The room with the drum circle in it was not hard to find. Boom- bada- boom- bada- boom- boom- boom throbbed through the walls of the Dubai Community Theatre and Arts Centre, rattling the placards naming each room's corporate sponsor. I followed the din to the Voltas Room. Only six of the 20 djembes arranged in a ring had drummers behind them, but already they were making enough of a racket to render my phone's ringtone inaudible. This was music made for wide open spaces, and the walls of this theatre tucked inside the Mall of the Emirates seemed to strain to contain it.
Normally, Dubai Drums does most of its banging outdoors. The five-year-old company, run by a British-born and New Zealand-raised woman named Julie-Ann Odell, is best known for drawing hundreds of revellers to its monthly Full Moon Desert Drumming events. But as the summer's heat forces even the most resolutely anti-capitalist nature lovers into the malls, the open-air affairs are traded for weekly community drum circles, which drummers of any skill level can join for 50 dirhams, drum rental included.
Last week's session drew a 40-year-old American man in sandals, a young Australian in a hippie skirt and a studiously fashionable Lebanese girl with an intense expression. A Slovenian woman brought her daughters, who rolled in on Heelys.
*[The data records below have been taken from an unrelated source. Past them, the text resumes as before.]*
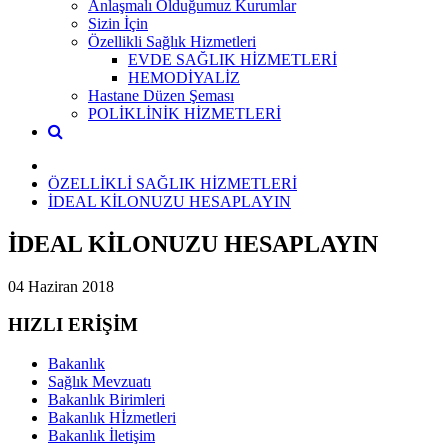
Anlaşmalı Olduğumuz Kurumlar
Sizin İçin
Özellikli Sağlık Hizmetleri
EVDE SAĞLIK HİZMETLERİ
HEMODİYALİZ
Hastane Düzen Şeması
POLİKLİNİK HİZMETLERİ
ÖZELLİKLİ SAĞLIK HİZMETLERİ
İDEAL KİLONUZU HESAPLAYIN
İDEAL KİLONUZU HESAPLAYIN
04 Haziran 2018
HIZLI ERİŞİM
Bakanlık
Sağlık Mevzuatı
Bakanlık Birimleri
Bakanlık Hİzmetleri
Bakanlık İletişim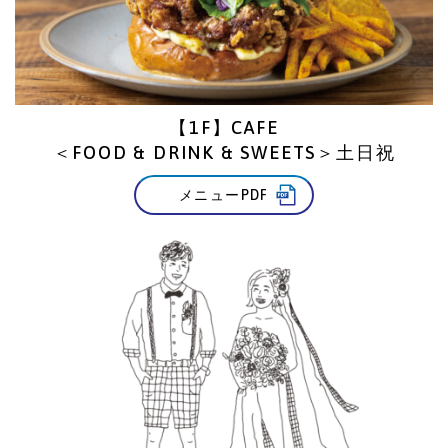
【1F】CAFE
＜FOOD & DRINK & SWEETS＞土日祝
メニューPDF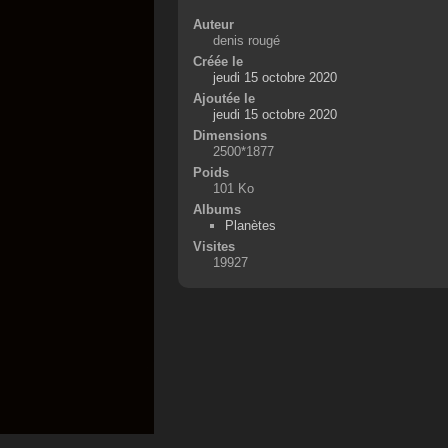
Auteur
denis rougé
Créée le
jeudi 15 octobre 2020
Ajoutée le
jeudi 15 octobre 2020
Dimensions
2500*1877
Poids
101 Ko
Albums
Planètes
Visites
19927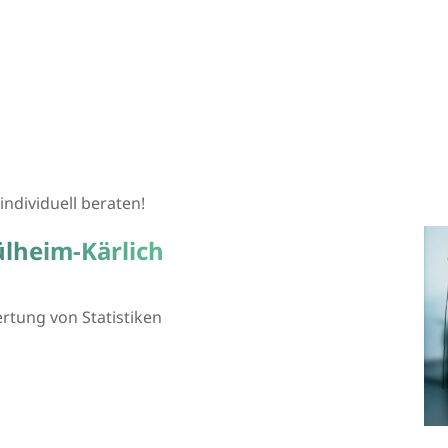
individuell beraten!
lheim-Kärlich
tung von Statistiken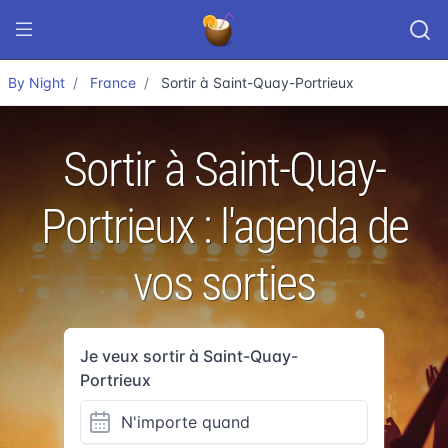
By Night
France
Sortir à Saint-Quay-Portrieux
Sortir à Saint-Quay-
Portrieux : l'agenda de
vos sorties
Je veux sortir à Saint-Quay-
Portrieux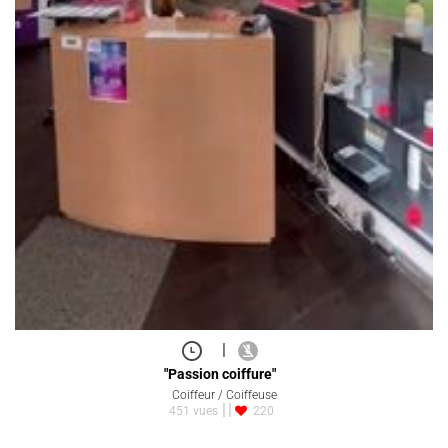
|
"Passion coiffure"
Coiffeur / Coiffeuse
451 vues
220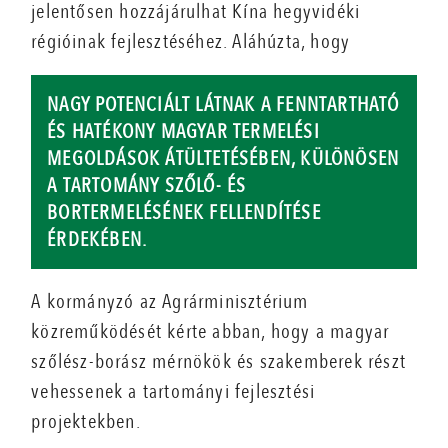
jelentősen hozzájárulhat Kína hegyvidéki
régióinak fejlesztéséhez. Aláhúzta, hogy
NAGY POTENCIÁLT LÁTNAK A FENNTARTHATÓ
ÉS HATÉKONY MAGYAR TERMELÉSI
MEGOLDÁSOK ÁTÜLTETÉSÉBEN, KÜLÖNÖSEN
A TARTOMÁNY SZŐLŐ- ÉS
BORTERMELÉSÉNEK FELLENDÍTÉSE
ÉRDEKÉBEN.
A kormányzó az Agrárminisztérium
közreműködését kérte abban, hogy a magyar
szőlész-borász mérnökök és szakemberek részt
vehessenek a tartományi fejlesztési
projektekben.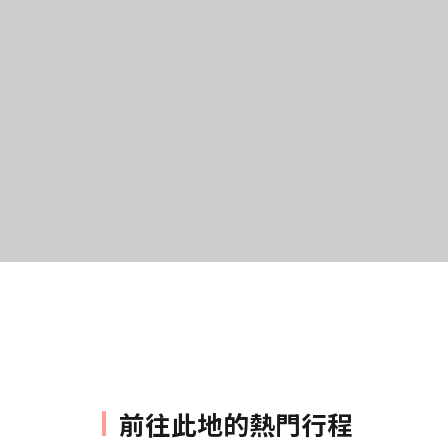
前往此地的熱門行程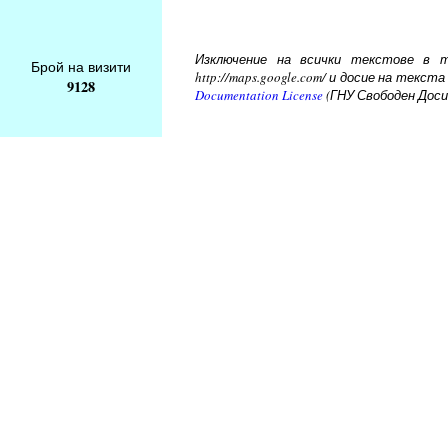
Изключение на всички текстове в то
Брой на визити
http://maps.google.com/ и досие на тек
9128
Documentation License
(ГНУ Свободен Доси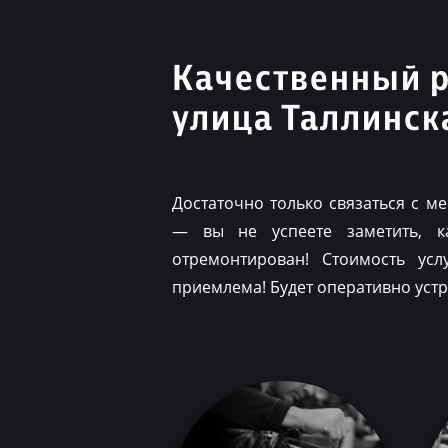
Качественный 
улица Таллинск
Достаточно только связаться с 
— вы не успеете заметить, 
отремонтирован! Стоимость ус
приемлема! Будет оперативно уст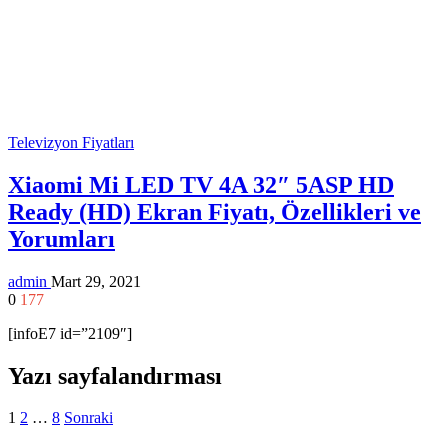
Televizyon Fiyatları
Xiaomi Mi LED TV 4A 32″ 5ASP HD
Ready (HD) Ekran Fiyatı, Özellikleri ve
Yorumları
admin
Mart 29, 2021
0
177
[infoE7 id=”2109″]
Yazı sayfalandırması
1
2
…
8
Sonraki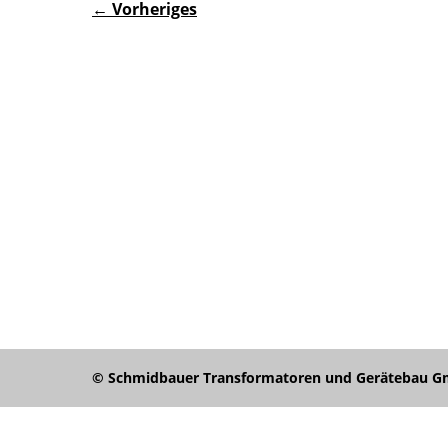
← Vorheriges
© Schmidbauer Transformatoren und Gerätebau Gmb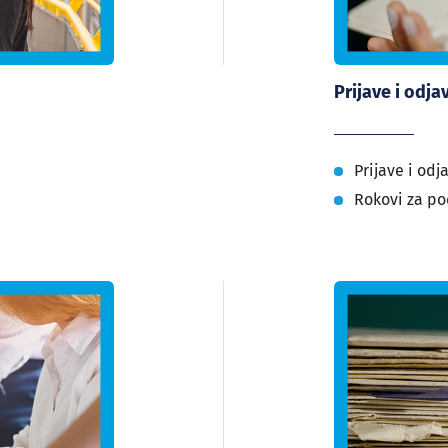
Prijave i odja
Prijave i odj
Rokovi za po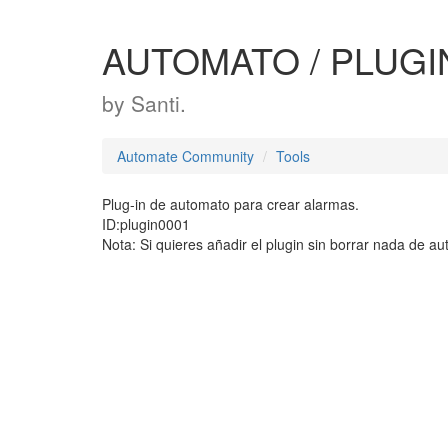
AUTOMATO / PLUGI
by
Santi.
Automate Community
Tools
Plug-in de automato para crear alarmas.
ID:plugin0001
Nota: Si quieres añadir el plugin sin borrar nada de 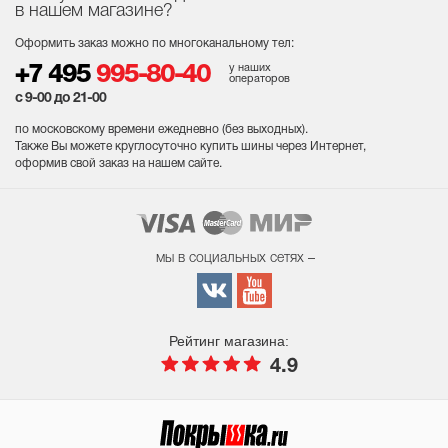
в нашем магазине?
Оформить заказ можно по многоканальному тел:
у наших
+7 495
995-80-40
операторов
с 9-00 до 21-00
по московскому времени ежедневно (без выходных
).
Также Вы можете круглосуточно купить шины через Интернет,
оформив свой заказ на нашем сайте.
мы в социальных сетях –
Рейтинг магазина:
4.9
They all played along to a swaggering beat set by Atsu and Abdullah Dagadu, brothers from Ghana who work for Odell. "We are waiting for some people!" Atsu called out between downbeats."They are stuck in traffic!" Boom-bada-boom-bada-boom-boom-boom. The pounding swelled in response, as if to affirm the plight of all those gridlocked on Sheikh Zayed Road.
Nearly a dozen people had gathered by the time Odell herself arrived, breathless and flashing a wide smile. Odell has a knack for discussing the health benefits of drumming with the dreamy conviction of a yogi and the enthusiasm of a public relations rep. "It relaxes and energises you at the same time," she said, amid frequent references to endorphins and the alpha state. If such New Age talk does not convince, Odell's vivacity might. With her tousled blonde hair, mischievous eyes and California vocabulary - not to mention the ferocity with which she attacks her instrument - she seems decades younger than her 52 years.
It was, in fact, a middle-aged sense of mortality that led Odell to drumming. She had been living in the Middle East for a quarter century when she decided she'd had enough of her career in PR. "I got to the age of 46, and I got sick of working for other people. I thought, midlife crisis? Hmm-mmm. I'm going to have a midlife change." So she began planning the region's first holistic festival, and in doing research for it discovered the phenomenon of community drum circles. The festival fell through, but Odell's interest in drumming remained. When her daughter made a trip to South Africa, Odell tagged along and took drumming lessons. She returned to Dubai, drums in arms, and forced her family to play along.
"I literally had nobody to drum with," she said. "Nobody had heard about djembes five years ago. There were no djembes in town. So rather than drum with teddy bears and soft toys, I taught Guy and Dima everything I knew." Much the same way as Dubai has managed to reconcile a drum circle with a shopping mall, Odell's midlife decision to tune in and drop out eventually led her back to the jacket-and-tie set. Today she keeps a packed schedule of corporate team building sessions, school visits, parties and performances with her 14-member ensemble, Drums of the World.
For much of the last year, Odell also ran monthly drum circles at a friend's house in Abu Dhabi, but those became a victim of their own success. As the crowd of drummers grew over several months, the neighbours grew more upset. "It was OK when it was 10 or 15, but one night, we had 50 people," Odell said, biting her bottom lip guiltily. "That's quite a lot of drums."